As long as you two aren't officially in a relationship, both people are free to do what they want.You should not break up with him over that, no; that would be extremely unfair and honestly, I would go so far as to call that abusive. You don't get to retroactively hold someone to a standard that didn't apply when they did what they did. You're trying to hold him to your own standard of behavior when you and him weren't even dating yet.
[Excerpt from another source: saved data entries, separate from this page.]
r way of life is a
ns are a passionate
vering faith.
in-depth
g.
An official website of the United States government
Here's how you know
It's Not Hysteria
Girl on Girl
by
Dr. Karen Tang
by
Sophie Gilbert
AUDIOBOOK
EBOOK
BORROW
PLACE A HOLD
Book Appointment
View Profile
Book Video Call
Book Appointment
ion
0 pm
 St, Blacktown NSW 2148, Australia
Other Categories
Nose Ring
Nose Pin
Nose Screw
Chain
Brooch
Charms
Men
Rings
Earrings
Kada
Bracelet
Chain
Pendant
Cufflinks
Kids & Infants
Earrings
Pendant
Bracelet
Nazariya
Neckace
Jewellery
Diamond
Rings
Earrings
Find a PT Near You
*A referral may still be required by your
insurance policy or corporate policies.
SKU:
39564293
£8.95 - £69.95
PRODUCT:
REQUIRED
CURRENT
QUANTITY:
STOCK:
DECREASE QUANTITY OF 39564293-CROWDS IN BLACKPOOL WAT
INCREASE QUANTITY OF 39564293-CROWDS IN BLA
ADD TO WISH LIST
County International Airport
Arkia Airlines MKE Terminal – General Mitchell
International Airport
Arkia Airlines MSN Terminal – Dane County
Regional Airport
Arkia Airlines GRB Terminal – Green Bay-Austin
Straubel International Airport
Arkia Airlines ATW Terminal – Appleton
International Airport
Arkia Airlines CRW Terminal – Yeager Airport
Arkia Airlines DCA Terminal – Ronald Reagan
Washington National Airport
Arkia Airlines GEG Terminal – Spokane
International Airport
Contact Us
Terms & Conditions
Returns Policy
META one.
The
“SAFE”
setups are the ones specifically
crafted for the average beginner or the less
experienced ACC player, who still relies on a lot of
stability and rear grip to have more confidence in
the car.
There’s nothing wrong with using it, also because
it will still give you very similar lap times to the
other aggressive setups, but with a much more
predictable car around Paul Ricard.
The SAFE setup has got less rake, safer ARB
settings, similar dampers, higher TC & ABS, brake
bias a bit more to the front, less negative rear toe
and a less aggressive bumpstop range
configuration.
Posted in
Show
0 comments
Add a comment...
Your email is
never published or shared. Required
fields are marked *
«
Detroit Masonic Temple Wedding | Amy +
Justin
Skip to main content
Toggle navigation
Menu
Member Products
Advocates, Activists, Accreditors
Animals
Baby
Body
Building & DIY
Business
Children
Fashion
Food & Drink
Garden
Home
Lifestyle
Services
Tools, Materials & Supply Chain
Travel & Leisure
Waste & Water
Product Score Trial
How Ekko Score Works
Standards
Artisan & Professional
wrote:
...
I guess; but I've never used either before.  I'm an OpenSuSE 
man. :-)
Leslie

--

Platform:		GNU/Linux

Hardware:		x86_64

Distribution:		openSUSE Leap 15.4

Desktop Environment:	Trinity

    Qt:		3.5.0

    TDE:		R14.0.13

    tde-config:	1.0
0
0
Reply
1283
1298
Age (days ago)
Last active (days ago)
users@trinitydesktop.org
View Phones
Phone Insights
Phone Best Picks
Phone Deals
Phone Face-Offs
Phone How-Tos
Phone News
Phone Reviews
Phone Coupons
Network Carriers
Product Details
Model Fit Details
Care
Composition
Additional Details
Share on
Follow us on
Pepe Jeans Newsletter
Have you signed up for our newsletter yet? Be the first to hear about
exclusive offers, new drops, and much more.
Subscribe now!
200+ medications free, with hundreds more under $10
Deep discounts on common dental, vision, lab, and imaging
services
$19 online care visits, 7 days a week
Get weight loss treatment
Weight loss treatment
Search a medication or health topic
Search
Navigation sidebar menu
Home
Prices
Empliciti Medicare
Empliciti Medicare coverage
No you don't get it both ways. YOU weren't sleeping with him because you weren't together so you don't get to act like you WERE together when he was doing something you don't like. Until you sit down and both have that conversation, you're not together. There's no "acting like we were"... either you are or you aren't. I can say I'm acting like the queen but they don't let me wander around Buckingham palace.
That’s the textbook definition of cheating. In fact, it shows his needs are not compatible with your values. What happens down the road if you’re pregnant or ill and you cannot provide services? Will he outsource then too?
You weren't exclusive, so he's morally in the right. If you had put up a boundary earlier on then it would've been different
So you weren't cheating whilst kissing the other guys?
You weren't an official couple, neither of you were exclusive.You kissed other guys while you 2 were a thing as well. He just went further. Either neither of you cheated or you both cheated.
So he was having sex with someone else before he was committed to you? You literally have no right to me mad at him, get over yourself!
I think that all depends on you but I would understand why if you did
Well you weren't dating. When you were, he ended it. So he really wasn't cheating on you.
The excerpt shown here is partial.